1. Do you WANT to hire someone?
If you’ve been working on your own for a while, you may not want to complicate things. You need to ask yourself if you will be able to share your space. Also, consider if you are ready to delegate some of your work to someone you may not know well and may not be 100% certain of their abilities. If you aren’t ready to share your space, or move to a larger office, consider whether you truly WANT to hire someone or not. If you aren’t 100% committed, perhaps it‘s too early to start expanding your firm. If you are positive you WANT to hire someone, be prepared to change your mindset and how you run your business in order to accommodate more employees.
2. Do you NEED to hire help?
Is your business plan set up for growth? At what point in your plan did you expect to be hiring additional employees? Perhaps the biggest consideration in determining your need is your quantity of backlog. Do you have enough work scheduled to keep an additional employee busy full time or part time? All these questions need to be answered before proceeding with hiring your first employee. If you can’t answer any of these questions, you may want to consider not hiring anyone at this point. Another option would be to hire a temporary employee, especially if you are not sure what your backlog will be.
3. Get the company PAPERWORK in order.
Assuming you have determined that you’re ready and need to hire your first employee, you should prepare and file all of the paperwork required for the company to be able to hire employees. This includes acquiring an Employer Identification Number (EIN), setting up records for Federal, State, and Local withholding taxes, and a half dozen more regulations and paperwork. Getting this out of the way early will benefit you down the road. Visit the Small Business Administration website to see the governmental requirements.
4. Determine the ROLE new employee will fulfill.

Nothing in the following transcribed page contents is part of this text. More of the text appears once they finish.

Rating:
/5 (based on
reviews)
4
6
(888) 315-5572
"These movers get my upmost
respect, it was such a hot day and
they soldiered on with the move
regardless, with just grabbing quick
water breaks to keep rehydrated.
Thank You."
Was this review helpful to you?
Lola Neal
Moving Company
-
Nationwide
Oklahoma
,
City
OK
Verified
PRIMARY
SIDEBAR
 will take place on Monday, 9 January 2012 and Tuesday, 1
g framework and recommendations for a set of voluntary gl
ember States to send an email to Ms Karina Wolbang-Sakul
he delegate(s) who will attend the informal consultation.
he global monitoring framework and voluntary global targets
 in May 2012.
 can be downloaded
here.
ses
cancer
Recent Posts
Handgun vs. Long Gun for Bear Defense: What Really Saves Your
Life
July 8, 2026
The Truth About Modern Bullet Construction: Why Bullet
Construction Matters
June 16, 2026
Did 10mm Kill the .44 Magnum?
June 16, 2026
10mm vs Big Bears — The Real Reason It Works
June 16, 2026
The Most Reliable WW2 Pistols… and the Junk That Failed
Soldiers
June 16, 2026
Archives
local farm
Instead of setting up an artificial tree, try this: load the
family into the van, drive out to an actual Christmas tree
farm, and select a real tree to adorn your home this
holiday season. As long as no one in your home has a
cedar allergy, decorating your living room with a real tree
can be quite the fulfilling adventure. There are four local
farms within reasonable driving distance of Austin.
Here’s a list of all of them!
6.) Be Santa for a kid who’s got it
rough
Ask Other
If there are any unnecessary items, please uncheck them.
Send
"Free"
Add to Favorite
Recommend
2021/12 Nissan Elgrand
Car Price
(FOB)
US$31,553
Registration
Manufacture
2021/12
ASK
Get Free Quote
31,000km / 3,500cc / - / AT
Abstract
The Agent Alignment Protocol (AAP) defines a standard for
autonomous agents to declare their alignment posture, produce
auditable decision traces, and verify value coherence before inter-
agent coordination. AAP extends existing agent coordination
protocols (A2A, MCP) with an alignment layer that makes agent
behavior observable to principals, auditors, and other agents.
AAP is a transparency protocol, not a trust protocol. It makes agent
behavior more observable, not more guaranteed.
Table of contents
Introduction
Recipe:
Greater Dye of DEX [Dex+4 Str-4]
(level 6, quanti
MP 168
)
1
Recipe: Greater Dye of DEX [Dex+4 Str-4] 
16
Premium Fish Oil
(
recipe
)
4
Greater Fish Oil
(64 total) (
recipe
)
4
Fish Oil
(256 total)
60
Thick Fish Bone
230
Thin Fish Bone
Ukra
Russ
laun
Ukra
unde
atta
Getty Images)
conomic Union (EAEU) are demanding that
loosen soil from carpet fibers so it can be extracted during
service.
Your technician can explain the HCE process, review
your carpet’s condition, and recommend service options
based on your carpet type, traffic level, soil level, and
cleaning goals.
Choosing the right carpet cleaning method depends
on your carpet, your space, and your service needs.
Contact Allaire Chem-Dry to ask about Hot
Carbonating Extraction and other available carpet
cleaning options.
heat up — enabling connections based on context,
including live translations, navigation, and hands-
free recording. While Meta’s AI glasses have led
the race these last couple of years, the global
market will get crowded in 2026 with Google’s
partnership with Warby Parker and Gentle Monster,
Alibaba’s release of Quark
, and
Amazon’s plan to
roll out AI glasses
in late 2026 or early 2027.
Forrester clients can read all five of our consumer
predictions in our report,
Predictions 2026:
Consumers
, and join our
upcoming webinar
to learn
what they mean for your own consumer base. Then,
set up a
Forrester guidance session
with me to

Do you need a professional or an entry level person? You will need to determine whether they will be experienced enough to run their own projects or if they will be able to provide the required design for the client. Or perhaps you are only looking for a draftsman. Before you can hire your first employee, you first need to define the role and responsibilities they will be fulfilling.
5. Time to PAY the piper.
Now is the time to determine the compensation package you are willing to offer. This should be determined before you have your first interview. You should have a range for the compensation package depending on what you can afford and the candidate’s abilities. Consider the following: salary, healthcare, dental, and vision insurance, sick leave, holidays, vacation, personal days, or a lump sum of paid time off (PTO), work space and equipment, and company equity in lieu of salary. All of this should be determined before you begin interviewing potential candidates.